* **Supplied information**
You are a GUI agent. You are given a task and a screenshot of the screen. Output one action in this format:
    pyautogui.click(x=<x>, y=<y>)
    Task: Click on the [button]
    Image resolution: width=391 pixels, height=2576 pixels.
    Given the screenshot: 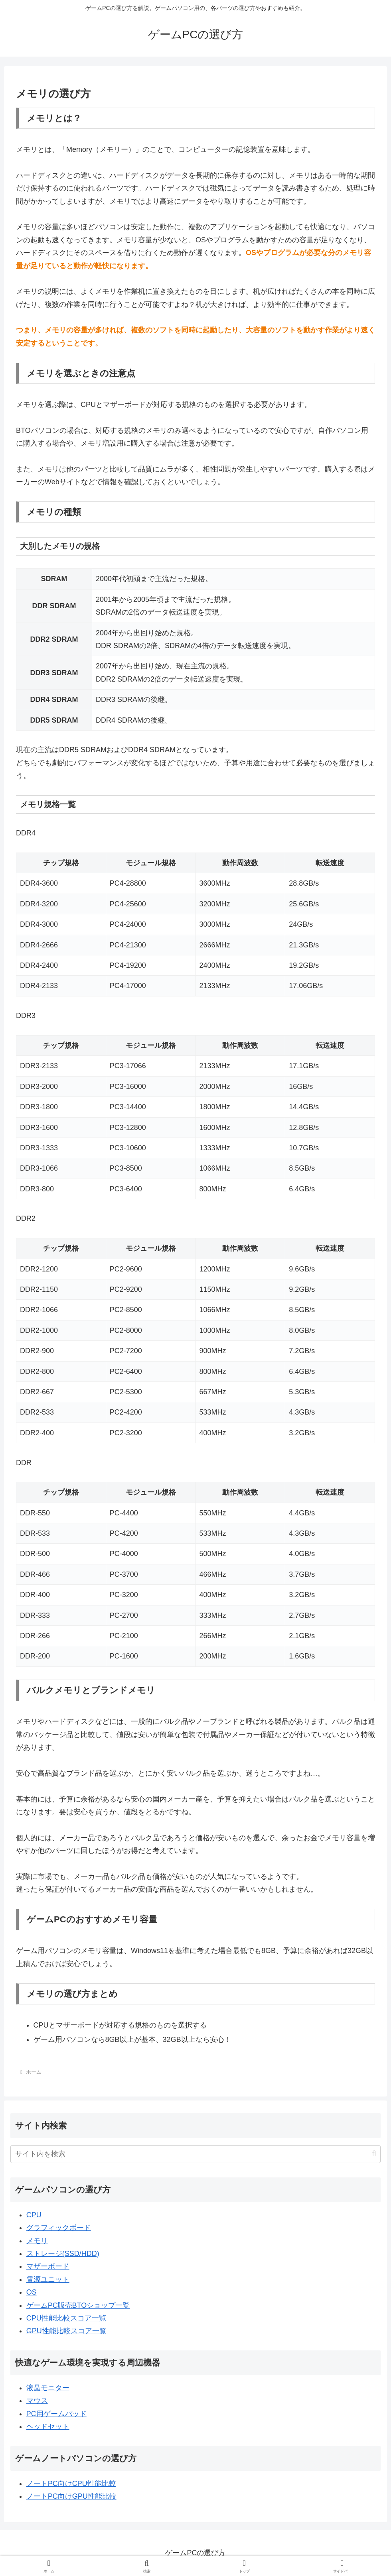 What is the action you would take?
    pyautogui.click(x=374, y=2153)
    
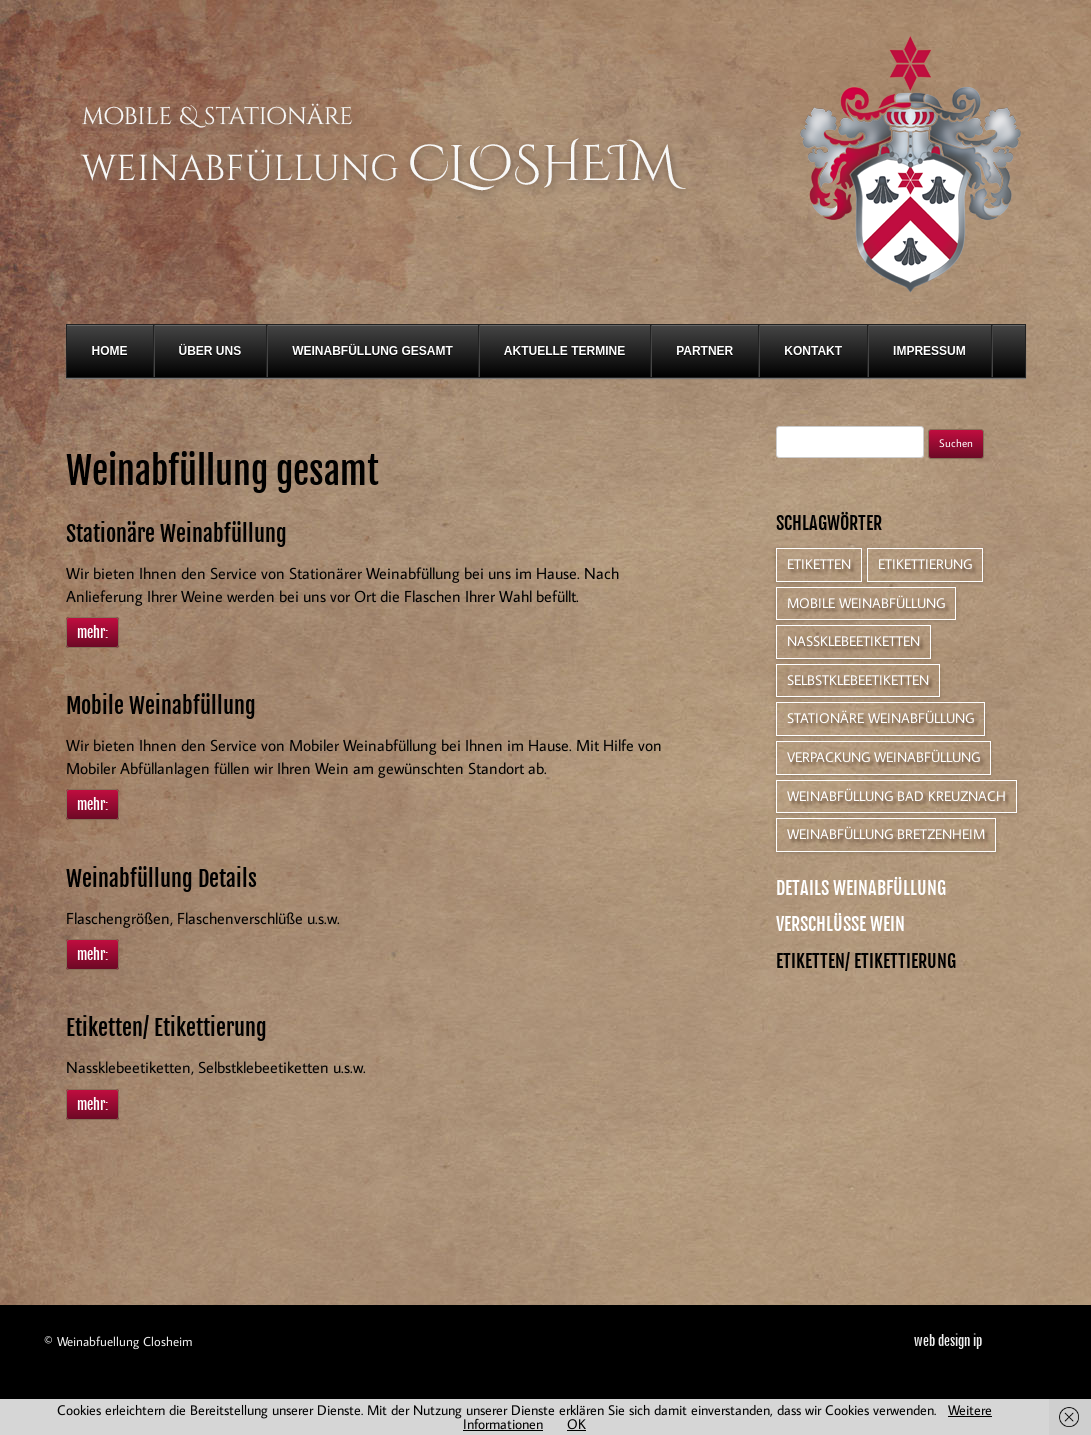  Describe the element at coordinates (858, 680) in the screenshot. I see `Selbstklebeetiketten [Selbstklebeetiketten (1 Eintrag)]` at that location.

* **What the task requires**
Transcribe the lines from the first line of the records through the line that contains "Image resolution: width=391", both included, and add nothing else.

* **Result of the exercise**
You are a GUI agent. You are given a task and a screenshot of the screen. Output one action in this format:
    pyautogui.click(x=<x>, y=<y>)
    Task: Click on the [button]
    Image resolution: width=391 pixels, height=2576 pixels.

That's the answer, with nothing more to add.